(Stored items)
[Start of section]
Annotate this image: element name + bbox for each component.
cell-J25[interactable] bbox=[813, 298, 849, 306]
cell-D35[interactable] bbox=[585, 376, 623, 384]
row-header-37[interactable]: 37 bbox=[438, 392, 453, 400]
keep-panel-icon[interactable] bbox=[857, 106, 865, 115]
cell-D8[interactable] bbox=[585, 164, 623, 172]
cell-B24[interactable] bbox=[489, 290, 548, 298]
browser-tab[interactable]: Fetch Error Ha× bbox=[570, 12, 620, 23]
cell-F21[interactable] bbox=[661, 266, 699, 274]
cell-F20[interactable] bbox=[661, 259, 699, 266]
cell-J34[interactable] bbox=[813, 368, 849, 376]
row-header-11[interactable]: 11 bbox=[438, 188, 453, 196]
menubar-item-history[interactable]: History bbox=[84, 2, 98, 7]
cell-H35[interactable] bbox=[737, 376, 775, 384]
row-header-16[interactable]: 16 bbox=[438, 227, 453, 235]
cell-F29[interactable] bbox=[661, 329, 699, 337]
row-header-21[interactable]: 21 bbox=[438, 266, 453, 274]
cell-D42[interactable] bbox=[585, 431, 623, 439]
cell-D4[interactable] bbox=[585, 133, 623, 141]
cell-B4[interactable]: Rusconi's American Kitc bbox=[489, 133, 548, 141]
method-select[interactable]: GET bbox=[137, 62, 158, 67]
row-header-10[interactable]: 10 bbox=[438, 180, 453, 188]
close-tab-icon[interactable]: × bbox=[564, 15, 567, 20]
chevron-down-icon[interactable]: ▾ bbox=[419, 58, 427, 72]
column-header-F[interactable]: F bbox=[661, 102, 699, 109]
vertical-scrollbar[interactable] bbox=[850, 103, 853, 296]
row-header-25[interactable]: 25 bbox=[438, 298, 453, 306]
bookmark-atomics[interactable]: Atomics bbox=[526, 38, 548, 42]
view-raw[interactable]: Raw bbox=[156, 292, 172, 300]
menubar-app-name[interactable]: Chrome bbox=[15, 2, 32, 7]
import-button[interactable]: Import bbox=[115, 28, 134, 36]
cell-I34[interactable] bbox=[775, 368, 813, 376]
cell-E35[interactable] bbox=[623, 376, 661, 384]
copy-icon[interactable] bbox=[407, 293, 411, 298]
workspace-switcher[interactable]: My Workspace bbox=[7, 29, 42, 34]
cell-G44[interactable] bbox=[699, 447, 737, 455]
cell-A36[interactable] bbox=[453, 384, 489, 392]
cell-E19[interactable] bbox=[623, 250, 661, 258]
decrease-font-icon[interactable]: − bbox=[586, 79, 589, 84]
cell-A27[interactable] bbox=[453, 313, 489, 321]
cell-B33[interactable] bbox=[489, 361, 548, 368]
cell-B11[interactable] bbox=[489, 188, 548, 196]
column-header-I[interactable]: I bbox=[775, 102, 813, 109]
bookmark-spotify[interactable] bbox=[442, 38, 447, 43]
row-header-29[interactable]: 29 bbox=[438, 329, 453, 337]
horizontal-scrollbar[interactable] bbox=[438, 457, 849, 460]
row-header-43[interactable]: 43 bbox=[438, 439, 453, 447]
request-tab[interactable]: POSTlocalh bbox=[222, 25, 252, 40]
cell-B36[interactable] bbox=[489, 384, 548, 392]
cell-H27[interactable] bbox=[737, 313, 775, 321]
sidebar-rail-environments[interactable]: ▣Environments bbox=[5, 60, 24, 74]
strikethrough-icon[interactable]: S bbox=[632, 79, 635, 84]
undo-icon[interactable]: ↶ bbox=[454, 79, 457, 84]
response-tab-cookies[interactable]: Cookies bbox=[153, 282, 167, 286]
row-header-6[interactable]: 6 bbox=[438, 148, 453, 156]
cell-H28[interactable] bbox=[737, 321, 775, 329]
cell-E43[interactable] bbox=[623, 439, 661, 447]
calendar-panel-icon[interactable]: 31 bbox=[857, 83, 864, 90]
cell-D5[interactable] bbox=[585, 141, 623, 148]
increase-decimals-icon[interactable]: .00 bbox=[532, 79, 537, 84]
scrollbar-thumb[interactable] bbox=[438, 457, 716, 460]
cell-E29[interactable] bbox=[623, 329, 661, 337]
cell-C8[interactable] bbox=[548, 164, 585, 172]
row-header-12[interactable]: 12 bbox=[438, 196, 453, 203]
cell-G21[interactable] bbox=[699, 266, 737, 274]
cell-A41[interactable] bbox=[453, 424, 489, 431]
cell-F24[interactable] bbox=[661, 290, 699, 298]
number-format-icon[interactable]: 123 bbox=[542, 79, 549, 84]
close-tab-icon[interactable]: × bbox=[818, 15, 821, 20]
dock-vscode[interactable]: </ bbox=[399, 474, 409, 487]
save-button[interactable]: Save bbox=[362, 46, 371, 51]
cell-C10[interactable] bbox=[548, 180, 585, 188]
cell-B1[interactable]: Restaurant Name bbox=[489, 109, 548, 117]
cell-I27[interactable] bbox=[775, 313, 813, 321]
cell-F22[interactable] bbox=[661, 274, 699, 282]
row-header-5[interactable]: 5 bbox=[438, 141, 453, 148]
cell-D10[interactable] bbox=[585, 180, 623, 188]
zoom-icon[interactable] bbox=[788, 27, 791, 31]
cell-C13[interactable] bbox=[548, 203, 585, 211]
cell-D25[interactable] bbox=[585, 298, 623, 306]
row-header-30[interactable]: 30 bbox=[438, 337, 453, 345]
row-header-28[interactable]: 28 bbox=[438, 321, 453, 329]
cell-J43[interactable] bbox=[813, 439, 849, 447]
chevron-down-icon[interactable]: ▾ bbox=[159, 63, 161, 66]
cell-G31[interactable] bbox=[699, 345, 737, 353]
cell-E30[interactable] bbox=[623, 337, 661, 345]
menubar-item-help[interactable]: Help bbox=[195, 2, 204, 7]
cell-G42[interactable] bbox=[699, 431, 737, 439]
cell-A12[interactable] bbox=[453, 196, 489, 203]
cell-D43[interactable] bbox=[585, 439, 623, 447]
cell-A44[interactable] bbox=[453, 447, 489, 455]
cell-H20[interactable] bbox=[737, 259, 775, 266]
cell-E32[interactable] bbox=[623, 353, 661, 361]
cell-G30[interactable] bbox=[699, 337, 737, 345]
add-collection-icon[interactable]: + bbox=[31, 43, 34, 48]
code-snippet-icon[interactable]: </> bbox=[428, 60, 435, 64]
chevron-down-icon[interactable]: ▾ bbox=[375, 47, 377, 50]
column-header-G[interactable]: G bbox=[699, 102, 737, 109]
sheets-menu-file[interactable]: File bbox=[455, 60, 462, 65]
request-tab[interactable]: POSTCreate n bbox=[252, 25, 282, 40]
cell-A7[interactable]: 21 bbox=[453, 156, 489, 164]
[End of section]
# Description of the task
Whatever appears in the data above must be copied word for word.

# Solution
Annotate this image: element name + bbox for each component.
cell-J25[interactable] bbox=[813, 298, 849, 306]
cell-D35[interactable] bbox=[585, 376, 623, 384]
row-header-37[interactable]: 37 bbox=[438, 392, 453, 400]
keep-panel-icon[interactable] bbox=[857, 106, 865, 115]
cell-D8[interactable] bbox=[585, 164, 623, 172]
cell-B24[interactable] bbox=[489, 290, 548, 298]
browser-tab[interactable]: Fetch Error Ha× bbox=[570, 12, 620, 23]
cell-F21[interactable] bbox=[661, 266, 699, 274]
cell-F20[interactable] bbox=[661, 259, 699, 266]
cell-J34[interactable] bbox=[813, 368, 849, 376]
row-header-11[interactable]: 11 bbox=[438, 188, 453, 196]
menubar-item-history[interactable]: History bbox=[84, 2, 98, 7]
cell-H35[interactable] bbox=[737, 376, 775, 384]
row-header-16[interactable]: 16 bbox=[438, 227, 453, 235]
cell-F29[interactable] bbox=[661, 329, 699, 337]
row-header-21[interactable]: 21 bbox=[438, 266, 453, 274]
cell-D42[interactable] bbox=[585, 431, 623, 439]
cell-D4[interactable] bbox=[585, 133, 623, 141]
cell-B4[interactable]: Rusconi's American Kitc bbox=[489, 133, 548, 141]
method-select[interactable]: GET bbox=[137, 62, 158, 67]
row-header-10[interactable]: 10 bbox=[438, 180, 453, 188]
close-tab-icon[interactable]: × bbox=[564, 15, 567, 20]
chevron-down-icon[interactable]: ▾ bbox=[419, 58, 427, 72]
column-header-F[interactable]: F bbox=[661, 102, 699, 109]
vertical-scrollbar[interactable] bbox=[850, 103, 853, 296]
row-header-25[interactable]: 25 bbox=[438, 298, 453, 306]
bookmark-atomics[interactable]: Atomics bbox=[526, 38, 548, 42]
view-raw[interactable]: Raw bbox=[156, 292, 172, 300]
menubar-app-name[interactable]: Chrome bbox=[15, 2, 32, 7]
import-button[interactable]: Import bbox=[115, 28, 134, 36]
cell-I34[interactable] bbox=[775, 368, 813, 376]
cell-E35[interactable] bbox=[623, 376, 661, 384]
copy-icon[interactable] bbox=[407, 293, 411, 298]
workspace-switcher[interactable]: My Workspace bbox=[7, 29, 42, 34]
cell-G44[interactable] bbox=[699, 447, 737, 455]
cell-A36[interactable] bbox=[453, 384, 489, 392]
cell-E19[interactable] bbox=[623, 250, 661, 258]
decrease-font-icon[interactable]: − bbox=[586, 79, 589, 84]
cell-A27[interactable] bbox=[453, 313, 489, 321]
cell-B33[interactable] bbox=[489, 361, 548, 368]
cell-B11[interactable] bbox=[489, 188, 548, 196]
column-header-I[interactable]: I bbox=[775, 102, 813, 109]
bookmark-spotify[interactable] bbox=[442, 38, 447, 43]
row-header-29[interactable]: 29 bbox=[438, 329, 453, 337]
horizontal-scrollbar[interactable] bbox=[438, 457, 849, 460]
row-header-43[interactable]: 43 bbox=[438, 439, 453, 447]
request-tab[interactable]: POSTlocalh bbox=[222, 25, 252, 40]
cell-B36[interactable] bbox=[489, 384, 548, 392]
cell-H27[interactable] bbox=[737, 313, 775, 321]
sidebar-rail-environments[interactable]: ▣Environments bbox=[5, 60, 24, 74]
strikethrough-icon[interactable]: S bbox=[632, 79, 635, 84]
undo-icon[interactable]: ↶ bbox=[454, 79, 457, 84]
response-tab-cookies[interactable]: Cookies bbox=[153, 282, 167, 286]
row-header-6[interactable]: 6 bbox=[438, 148, 453, 156]
cell-H28[interactable] bbox=[737, 321, 775, 329]
cell-E43[interactable] bbox=[623, 439, 661, 447]
calendar-panel-icon[interactable]: 31 bbox=[857, 83, 864, 90]
cell-D5[interactable] bbox=[585, 141, 623, 148]
increase-decimals-icon[interactable]: .00 bbox=[532, 79, 537, 84]
scrollbar-thumb[interactable] bbox=[438, 457, 716, 460]
cell-E29[interactable] bbox=[623, 329, 661, 337]
cell-C8[interactable] bbox=[548, 164, 585, 172]
row-header-12[interactable]: 12 bbox=[438, 196, 453, 203]
cell-G21[interactable] bbox=[699, 266, 737, 274]
cell-A41[interactable] bbox=[453, 424, 489, 431]
cell-F24[interactable] bbox=[661, 290, 699, 298]
number-format-icon[interactable]: 123 bbox=[542, 79, 549, 84]
close-tab-icon[interactable]: × bbox=[818, 15, 821, 20]
dock-vscode[interactable]: </ bbox=[399, 474, 409, 487]
save-button[interactable]: Save bbox=[362, 46, 371, 51]
cell-C10[interactable] bbox=[548, 180, 585, 188]
cell-B1[interactable]: Restaurant Name bbox=[489, 109, 548, 117]
cell-I27[interactable] bbox=[775, 313, 813, 321]
cell-F22[interactable] bbox=[661, 274, 699, 282]
row-header-5[interactable]: 5 bbox=[438, 141, 453, 148]
cell-D10[interactable] bbox=[585, 180, 623, 188]
zoom-icon[interactable] bbox=[788, 27, 791, 31]
cell-C13[interactable] bbox=[548, 203, 585, 211]
cell-D25[interactable] bbox=[585, 298, 623, 306]
row-header-30[interactable]: 30 bbox=[438, 337, 453, 345]
row-header-28[interactable]: 28 bbox=[438, 321, 453, 329]
cell-J43[interactable] bbox=[813, 439, 849, 447]
chevron-down-icon[interactable]: ▾ bbox=[159, 63, 161, 66]
cell-G31[interactable] bbox=[699, 345, 737, 353]
cell-E30[interactable] bbox=[623, 337, 661, 345]
menubar-item-help[interactable]: Help bbox=[195, 2, 204, 7]
cell-G42[interactable] bbox=[699, 431, 737, 439]
cell-A12[interactable] bbox=[453, 196, 489, 203]
cell-D43[interactable] bbox=[585, 439, 623, 447]
cell-A44[interactable] bbox=[453, 447, 489, 455]
cell-H20[interactable] bbox=[737, 259, 775, 266]
cell-E32[interactable] bbox=[623, 353, 661, 361]
cell-G30[interactable] bbox=[699, 337, 737, 345]
add-collection-icon[interactable]: + bbox=[31, 43, 34, 48]
code-snippet-icon[interactable]: </> bbox=[428, 60, 435, 64]
chevron-down-icon[interactable]: ▾ bbox=[375, 47, 377, 50]
column-header-G[interactable]: G bbox=[699, 102, 737, 109]
sheets-menu-file[interactable]: File bbox=[455, 60, 462, 65]
request-tab[interactable]: POSTCreate n bbox=[252, 25, 282, 40]
cell-A7[interactable]: 21 bbox=[453, 156, 489, 164]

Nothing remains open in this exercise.